Applying this definition to our asset in some examples:
  • Compared with the benchmark SPY (0.78) in the period of the last 5 years, the excess return divided by the downside deviation of 0.81 of Universal Investment Strategy 2x Leverage is higher, thus better.
  • During the last 3 years, the ratio of annual return and downside deviation is 0.41, which is lower, thus worse than the value of 0.64 from the benchmark.

Ulcer:

'The Ulcer Index is a technical indicator that measures downside risk, in terms of both the depth and duration of price declines. The index increases in value as the price moves farther away from a recent high and falls as the price rises to new highs. The indicator is usually calculated over a 14-day period, with the Ulcer Index showing the percentage drawdown a trader can expect from the high over that period. The greater the value of the Ulcer Index, the longer it takes for a stock to get back to the former high.'

Using this definition on our asset we see for example:
  • The Ulcer Ratio over 5 years of Universal Investment Strategy 2x Leverage is 12 , which is larger, thus worse compared to the benchmark SPY (9.33 ) in the same period.
  • During the last 3 years, the Ulcer Index is 15 , which is larger, thus worse than the value of 8.87 from the benchmark.

MaxDD:

'Maximum drawdown measures the loss in any losing period during a fund’s investment record. It is defined as the percent retrenchment from a fund’s peak value to the fund’s valley value. The drawdown is in effect from the time the fund’s retrenchment begins until a new fund high is reached. The maximum drawdown encompasses both the period from the fund’s peak to the fund’s valley (length), and the time from the fund’s valley to a new fund high (recovery).

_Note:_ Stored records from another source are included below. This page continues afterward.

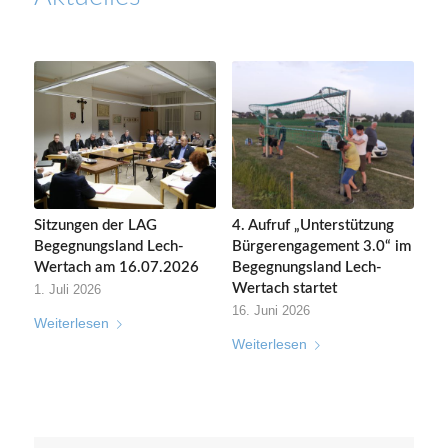
Sitzungen der LAG
4. Aufruf „Unterstützung
Begegnungsland Lech-
Bürgerengagement 3.0“ im
Wertach am 16.07.2026
Begegnungsland Lech-
Wertach startet
1. Juli 2026
16. Juni 2026
Weiterlesen
Weiterlesen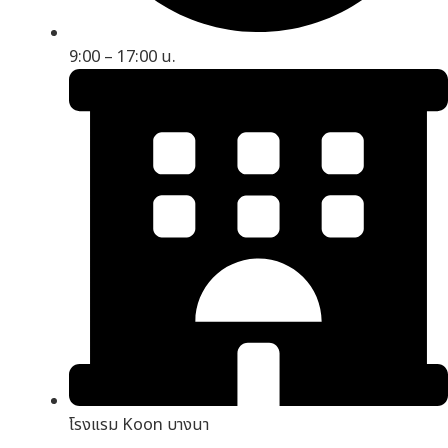
9:00 – 17:00 น.
โรงแรม Koon บางนา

It measures the largest percentage drawdown that has occurred in any fund’s data record.'

Which means for our asset as example:
  • The maximum reduction from previous high over 5 years of Universal Investment Strategy 2x Leverage is -30.4 days, which is greater, thus better compared to the benchmark SPY (-33.7 days) in the same period.
  • During the last 3 years, the maximum DrawDown is -30.4 days, which is lower, thus worse than the value of -22.4 days from the benchmark.

MaxDuration:

'The Drawdown Duration is the length of any peak to peak period, or the time between new equity highs. The Max Drawdown Duration is the worst (the maximum/longest) amount of time an investment has seen between peaks (equity highs) in days.'

Which means for our asset as example:
  • Looking at the maximum days below previous high of 523 days in the last 5 years of Universal Investment Strategy 2x Leverage, we see it is relatively larger, thus worse in comparison to the benchmark SPY (488 days)
  • Looking at maximum time in days below previous high water mark in of 523 days in the period of the last 3 years, we see it is relatively larger, thus worse in comparison to SPY (375 days).

AveDuration:

'The Drawdown Duration is the length of any peak to peak period, or the time between new equity highs. The Avg Drawdown Duration is the average amount of time an investment has seen between peaks (equity highs), or in other terms the average of time under water of all drawdowns. So in contrast to the Maximum duration it does not measure only one drawdown event but calculates the average of all.'

Using this definition on our asset we see for example:
  • The average time in days below previous high water mark over 5 years of Universal Investment Strategy 2x Leverage is 136 days, which is higher, thus worse compared to the benchmark SPY (122 days) in the same period.
  • Compared with SPY (113 days) in the period of the last 3 years, the average days under water of 193 days is larger, thus worse.

Performance (YTD)

Historical returns have been extended using synthetic data.

Allocations ()

Allocations

Returns (%)

  • Note that yearly returns do not equal the sum of monthly returns due to compounding.
  • Performance results of Universal Investment Strategy 2x Leverage are hypothetical and do not account for slippage, fees or taxes.
  • Results may be based on backtesting, which has many inherent limitations, some of which are described in our Terms of Use.